Wednesday, March 30, 2011

Unemployment Benefits Benefit Everyone


By Emily Eisenhauer

Several bills before the Florida Legislature seek to make it harder for those who are out of work through no fault of their own to get unemployment compensation. Community service requirements, mandatory drug testing, and limiting the number of weeks all seem to be based on the idea that people who are getting benefits don’t deserve them or are not looking hard enough for a job. But in this economy, that doesn’t make sense, and these proposals will make it harder for the system to do its job.

Florida lost almost a million jobs in the recession that began in late 2007, and over 1.1. million people remain unemployed in the state. Last year, 2010, was better, in that the state added 43,500 jobs. But that just means for every job added, there were still 25 people looking for work. Right now almost half of the people out of work have been looking for a job for over 6 months, and over one-third have been looking for more than a year. In recent weeks the media have covered many stories of people who have been applying for any job they can find, and still coming up empty.

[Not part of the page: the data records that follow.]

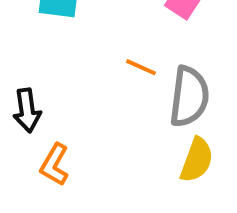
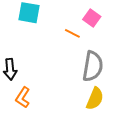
orange line: (141, 67) -> (72, 33), moved

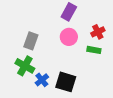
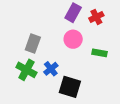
red cross: (98, 32) -> (96, 17), moved
blue cross: (42, 80) -> (51, 69), moved

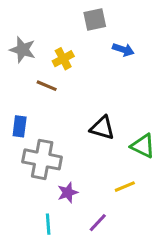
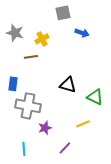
brown line: (47, 86) -> (31, 57), turned -32
cyan line: (48, 224) -> (24, 149), moved

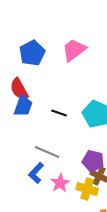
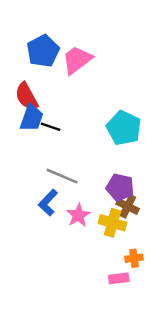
pink trapezoid: (74, 50) -> (77, 60), moved
black line: (59, 113) -> (51, 127), moved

Florida already has one of the strictest unemployment compensation systems in the country. In any given week between 15 and 20% of people who submit claims are rejected by the state for not providing sufficient proof of work search or other eligibility reasons. Florida has the fourth lowest maximum weekly benefit in the country - $275 – with an average weekly payment of $230. That means that on average unemployment benefits replace about 38% of a worker’s previous salary. It’s hard to imagine that people surviving on 38% of their salary wouldn’t be out doing everything they can to get a new job.